If you have caused a car crash, filed a claim, or received a ticket for a serious moving violation, you could be a good candidate for high-risk auto insurance.

Car insurance coverage for drivers with poor records is usually costly, but the increase in rates you receive depends on your car insurance company, your driving record, and the area in which you live.

Auto insurance for high-risk drivers in Wisconsin — table of contents:
  1. At-fault accidents
  2. Speeding
  3. Distracted driving
  4. Racing
  5. Reckless driving
  6. View Wisconsin driving laws


What impact does an at-fault accident have on auto insurance in Wisconsin?


If you’re found at-fault for an auto accident, expect your car insurance rates to go up. In Wisconsin, the typical insurance premium following an at-fault crash is $1,608, versus the U.S. average of $2,012. A major accident such as an at-fault crash will stay on your insurance record for up to three years.

Location With At-Fault Accident — Annual Rate No At-Fault Accident — Annual Rate Yearly Rate Increase
Wisconsin $1,608 $1,040 $568
National Average $2,012 $1,397 $615

The best insurer following an at-fault accident in Wisconsin is State Farm. The insurance company's typical rate increase after a crash is $674, 42 percent less expensive than the average offered by all companies. If you’ve caused a collision in Wisconsin, steer clear of American Family and Acuity, which are on the pricier end of the spectrum.

Company Annual Premium With an At-Fault Accident
State Farm $934
SECURA $1,238
GEICO $1,338
American Family $1,470
Acuity $1,554


What's the impact of a speeding ticket on car insurance in Wisconsin?


One of the ways drivers earn the "high-risk" tag is speeding. In Wisconsin, car insurance premiums rise by $298 per year post-speeding ticket, to an average yearly price of $1,338.

Location With a Speeding Ticket — Annual Rate No Speeding Ticket — Annual Rate Annual Rate Increase
Wisconsin $1,338 $1,040 $298
National Average $1,727 $1,397 $330

The foolproof way to get cheap car insurance after getting a ticket for speeding is to shop around and weigh your options. The most affordable car insurance with a speeding citation in Wisconsin is available through SECURA, with an average rate after a violation $536 less than the state's average. If you have been caught speeding in Wisconsin, Acuity might not be the cheapest option.

Company Annual Rate After a Speeding Violation
State Farm $869
GEICO $955
American Family $1,005
Acuity $1,248


How does a ticket for distracted driving impact car insurance premiums in Wisconsin?


If you're ticketed for distracted driving, your car insurance bill is going to get more expensive.
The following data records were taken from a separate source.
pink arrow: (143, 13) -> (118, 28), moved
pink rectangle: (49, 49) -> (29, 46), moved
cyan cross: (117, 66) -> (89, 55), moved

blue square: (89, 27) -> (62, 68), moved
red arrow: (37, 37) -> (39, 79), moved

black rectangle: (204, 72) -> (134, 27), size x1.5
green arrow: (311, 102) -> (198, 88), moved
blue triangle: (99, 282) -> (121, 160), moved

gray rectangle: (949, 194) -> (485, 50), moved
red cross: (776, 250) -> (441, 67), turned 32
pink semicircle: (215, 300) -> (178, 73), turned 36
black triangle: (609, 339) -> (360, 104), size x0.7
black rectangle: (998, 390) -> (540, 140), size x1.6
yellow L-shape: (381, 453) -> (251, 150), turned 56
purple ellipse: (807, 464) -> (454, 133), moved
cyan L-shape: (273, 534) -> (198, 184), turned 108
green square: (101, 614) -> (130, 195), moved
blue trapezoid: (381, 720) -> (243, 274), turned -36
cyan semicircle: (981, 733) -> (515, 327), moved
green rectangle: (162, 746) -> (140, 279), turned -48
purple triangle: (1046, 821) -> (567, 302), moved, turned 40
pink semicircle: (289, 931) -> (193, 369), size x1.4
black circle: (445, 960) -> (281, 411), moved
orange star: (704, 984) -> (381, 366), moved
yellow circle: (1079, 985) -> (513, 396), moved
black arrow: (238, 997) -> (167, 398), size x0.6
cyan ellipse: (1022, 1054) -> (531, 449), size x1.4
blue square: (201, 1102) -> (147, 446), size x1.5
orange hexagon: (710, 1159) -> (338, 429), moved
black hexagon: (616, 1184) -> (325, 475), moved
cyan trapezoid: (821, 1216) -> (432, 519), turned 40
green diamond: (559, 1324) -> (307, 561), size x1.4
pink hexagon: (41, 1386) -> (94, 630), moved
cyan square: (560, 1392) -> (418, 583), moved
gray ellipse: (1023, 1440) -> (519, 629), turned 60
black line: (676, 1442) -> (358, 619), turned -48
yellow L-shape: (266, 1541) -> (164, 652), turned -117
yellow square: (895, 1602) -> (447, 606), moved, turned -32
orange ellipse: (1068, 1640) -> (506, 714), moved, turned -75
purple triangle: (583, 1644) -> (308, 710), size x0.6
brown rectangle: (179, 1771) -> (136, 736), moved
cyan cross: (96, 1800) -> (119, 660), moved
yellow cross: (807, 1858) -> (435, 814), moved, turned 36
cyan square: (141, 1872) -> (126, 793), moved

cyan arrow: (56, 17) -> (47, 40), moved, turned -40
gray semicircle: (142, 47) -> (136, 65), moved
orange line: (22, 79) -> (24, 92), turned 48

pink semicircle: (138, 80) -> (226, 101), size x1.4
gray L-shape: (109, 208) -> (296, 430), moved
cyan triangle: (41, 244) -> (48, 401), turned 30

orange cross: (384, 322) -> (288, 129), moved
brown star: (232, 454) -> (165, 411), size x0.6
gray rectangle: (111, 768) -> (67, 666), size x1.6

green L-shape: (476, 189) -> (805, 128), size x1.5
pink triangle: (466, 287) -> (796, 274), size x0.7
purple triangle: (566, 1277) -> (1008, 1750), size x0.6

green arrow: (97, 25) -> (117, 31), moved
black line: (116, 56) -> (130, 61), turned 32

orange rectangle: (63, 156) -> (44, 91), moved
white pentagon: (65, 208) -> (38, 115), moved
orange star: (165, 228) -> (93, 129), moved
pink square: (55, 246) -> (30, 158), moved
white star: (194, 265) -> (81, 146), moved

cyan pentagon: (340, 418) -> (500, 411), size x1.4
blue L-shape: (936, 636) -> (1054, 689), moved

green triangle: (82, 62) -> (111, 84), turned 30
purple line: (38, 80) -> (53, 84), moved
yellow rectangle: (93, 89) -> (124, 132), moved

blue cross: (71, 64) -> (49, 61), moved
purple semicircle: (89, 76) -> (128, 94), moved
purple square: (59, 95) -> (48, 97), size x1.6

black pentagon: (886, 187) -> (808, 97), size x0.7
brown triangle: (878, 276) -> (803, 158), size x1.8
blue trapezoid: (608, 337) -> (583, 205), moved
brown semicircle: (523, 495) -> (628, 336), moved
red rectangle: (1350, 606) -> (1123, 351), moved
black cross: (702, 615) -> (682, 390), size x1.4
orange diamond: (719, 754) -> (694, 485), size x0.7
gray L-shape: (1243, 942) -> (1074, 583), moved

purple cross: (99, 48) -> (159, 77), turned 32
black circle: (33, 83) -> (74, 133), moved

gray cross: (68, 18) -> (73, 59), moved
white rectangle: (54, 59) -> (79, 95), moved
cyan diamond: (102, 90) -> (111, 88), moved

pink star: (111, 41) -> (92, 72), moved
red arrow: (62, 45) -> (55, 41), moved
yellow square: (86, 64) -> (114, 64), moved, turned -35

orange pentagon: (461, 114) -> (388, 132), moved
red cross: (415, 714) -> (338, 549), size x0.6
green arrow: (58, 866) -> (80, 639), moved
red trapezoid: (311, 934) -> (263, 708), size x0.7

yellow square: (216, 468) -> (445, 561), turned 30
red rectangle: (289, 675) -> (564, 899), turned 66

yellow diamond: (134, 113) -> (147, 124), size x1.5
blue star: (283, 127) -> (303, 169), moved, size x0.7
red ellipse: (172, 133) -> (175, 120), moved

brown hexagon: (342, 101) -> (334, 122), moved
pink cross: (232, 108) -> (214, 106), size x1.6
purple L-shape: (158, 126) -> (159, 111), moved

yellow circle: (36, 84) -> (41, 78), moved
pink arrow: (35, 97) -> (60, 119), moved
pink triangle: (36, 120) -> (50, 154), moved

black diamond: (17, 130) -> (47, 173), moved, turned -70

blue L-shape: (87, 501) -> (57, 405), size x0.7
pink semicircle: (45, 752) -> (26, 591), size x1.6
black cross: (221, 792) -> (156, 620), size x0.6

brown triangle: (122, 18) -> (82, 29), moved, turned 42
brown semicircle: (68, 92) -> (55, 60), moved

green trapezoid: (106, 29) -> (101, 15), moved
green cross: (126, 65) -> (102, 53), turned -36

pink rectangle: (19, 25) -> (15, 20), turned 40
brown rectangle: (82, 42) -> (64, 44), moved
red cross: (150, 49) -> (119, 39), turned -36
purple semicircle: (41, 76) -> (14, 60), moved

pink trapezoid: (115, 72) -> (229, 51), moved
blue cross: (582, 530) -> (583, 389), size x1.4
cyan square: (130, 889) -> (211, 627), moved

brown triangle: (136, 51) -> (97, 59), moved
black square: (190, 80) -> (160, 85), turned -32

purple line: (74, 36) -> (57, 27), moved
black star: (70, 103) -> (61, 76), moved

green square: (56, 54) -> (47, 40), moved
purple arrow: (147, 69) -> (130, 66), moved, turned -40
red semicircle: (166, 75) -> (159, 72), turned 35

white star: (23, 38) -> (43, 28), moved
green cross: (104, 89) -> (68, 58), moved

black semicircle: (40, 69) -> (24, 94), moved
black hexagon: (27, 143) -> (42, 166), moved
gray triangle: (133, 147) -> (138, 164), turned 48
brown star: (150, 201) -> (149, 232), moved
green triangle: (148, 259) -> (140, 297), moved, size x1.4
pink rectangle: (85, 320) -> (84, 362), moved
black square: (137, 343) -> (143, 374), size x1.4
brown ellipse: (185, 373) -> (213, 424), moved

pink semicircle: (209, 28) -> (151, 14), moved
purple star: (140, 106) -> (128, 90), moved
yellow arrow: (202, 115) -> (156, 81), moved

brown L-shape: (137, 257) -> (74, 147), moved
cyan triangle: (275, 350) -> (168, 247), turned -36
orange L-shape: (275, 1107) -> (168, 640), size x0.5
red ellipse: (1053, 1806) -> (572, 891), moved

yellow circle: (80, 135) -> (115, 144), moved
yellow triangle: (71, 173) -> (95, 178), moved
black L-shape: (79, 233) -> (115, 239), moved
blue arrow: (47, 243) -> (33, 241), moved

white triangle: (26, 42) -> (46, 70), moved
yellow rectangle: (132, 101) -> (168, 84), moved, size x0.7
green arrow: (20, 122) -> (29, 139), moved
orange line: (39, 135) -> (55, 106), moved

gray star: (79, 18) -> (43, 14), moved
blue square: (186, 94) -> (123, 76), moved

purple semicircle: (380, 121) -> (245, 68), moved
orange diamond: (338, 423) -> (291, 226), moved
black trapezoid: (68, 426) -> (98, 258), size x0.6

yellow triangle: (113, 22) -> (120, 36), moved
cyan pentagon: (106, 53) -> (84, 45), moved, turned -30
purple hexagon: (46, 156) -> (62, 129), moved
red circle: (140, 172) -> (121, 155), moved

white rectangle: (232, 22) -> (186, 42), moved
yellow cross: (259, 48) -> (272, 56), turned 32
In Wisconsin, auto insurance prices typically increase by $251 per year. That amounts to a 24% increase from the average annual rate in Wisconsin and 45% more than the national average cost of car insurance with a distracted driving offense.

Location With Distracted Driving — Annual Rate No Distracted Driving — Annual Rate Annual Rate Increase
Wisconsin $1,291 $1,040 $251
National Average $1,570 $1,397 $173

The easiest way to find affordable auto insurance after a distracted driving ticket is to compare options from a variety of companies. The least expensive car insurance company after a distracted driving ticket in Wisconsin is GEICO, with a typical rate of just $718 per year, 44% lower than the average distracted driving insurance rate among top insurers.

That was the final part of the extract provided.